【B】明日は来るから 【優しい歌 外伝】




「あの総合病院どうなるのかしら?」

「総合病院?」

「神楽、知ってる?

 あの丘の上に出来てる近代的な建物」

「デパートかなっとか言ってた?」

「そうそう。

 あれ、いろんな噂が出てたけど
 総合病院になる予定だって。

 その経営者に名前が入ってたのが、
 多久馬と西宮寺」


「多久馬と西宮寺って、
もしかして恭也と勇生君?」 


「違う違う。
 その親でしょ」




その言葉に、私は
自分の景色が崩れていくのを感じた。




「文香、でもそれどこの情報?」


「私の情報原、信じなさいって。

 融資していた取引先が動き出すだろうから、
 ちゃんと恭也君支えてあげるのよ」


急ぎ早に告げられたその言葉に、
私は茫然と立ち尽くした。




総合病院?



何?









話が大きすぎて、
私の思考ではついて行かないよ。







そんな文香の言葉が気になりながらも、
私は、夜の買い出しを済ませて
多久馬家のキッチンを借りて
晩御飯を作った。


今日は和食にしよう。








焼き魚やお味噌汁など
おふくろの味的メニューをテーブルに広げて
恭也の帰りを待つ。




料理を作ってる間、
携帯音楽端末から流すのは、
愛の夢。










予定より少し遅く帰宅した恭也は、
疲れ果てたのか、
テーブルの食事に少しだけ視線を向けて、
『ごめん。
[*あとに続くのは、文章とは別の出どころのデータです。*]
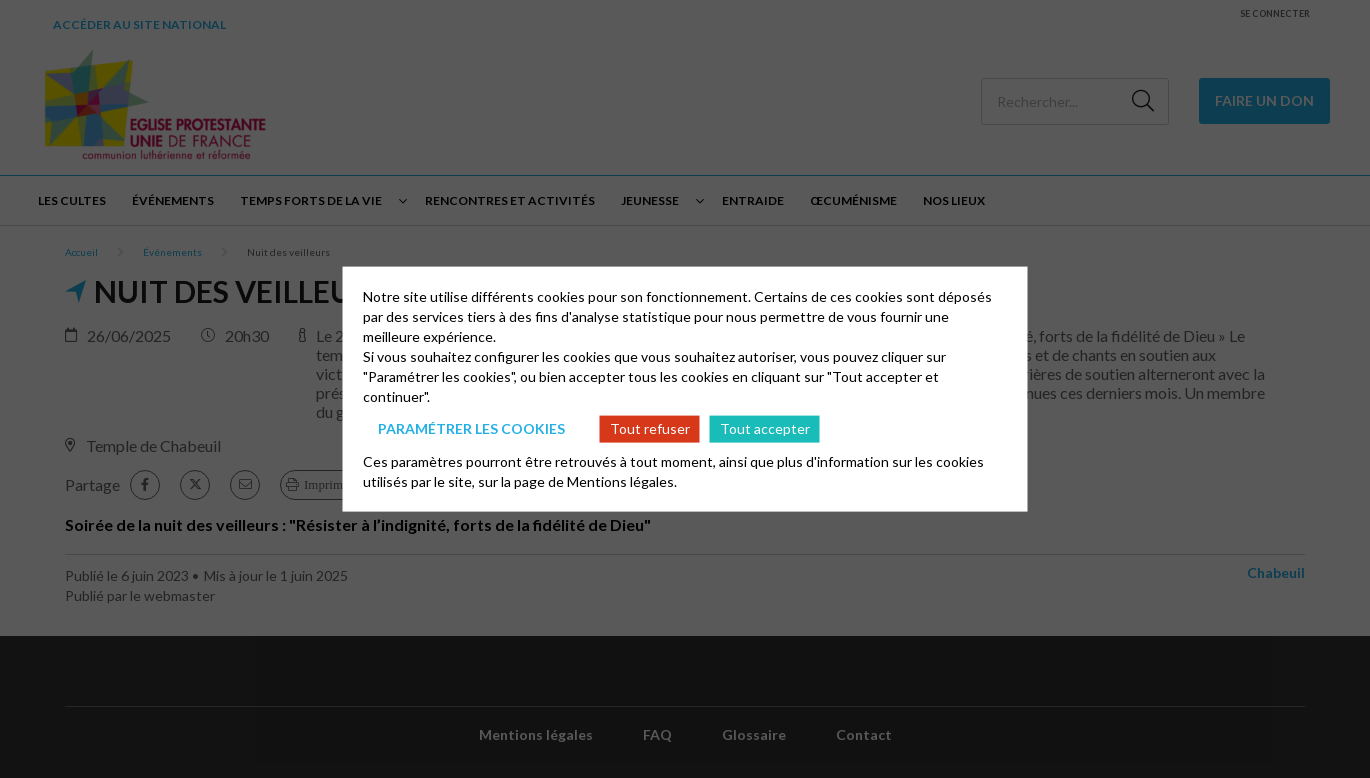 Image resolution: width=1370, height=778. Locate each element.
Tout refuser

食欲ない』っと小さく告げて
自分の部屋へと帰っていく。





そんな恭也を追いかけて、
私は誘うように、
恭也を包み込んだ。






最初は抵抗していた恭也の指先も
次第に私の双丘へとゆっくりと手を滑らせてくる。




そのままベッドに倒れ込んだ私たちは、
何度も何度も深いキスを重ねあう。




現実から逃げ出すように、
貪り続ける積極的な恭也との情事。




貫かれる甘美な痛みは、
彼の声に出せない言葉のような気がして
彼から与えられる快楽に身を捩りながらも
何度も何度も、彼を求め続けた。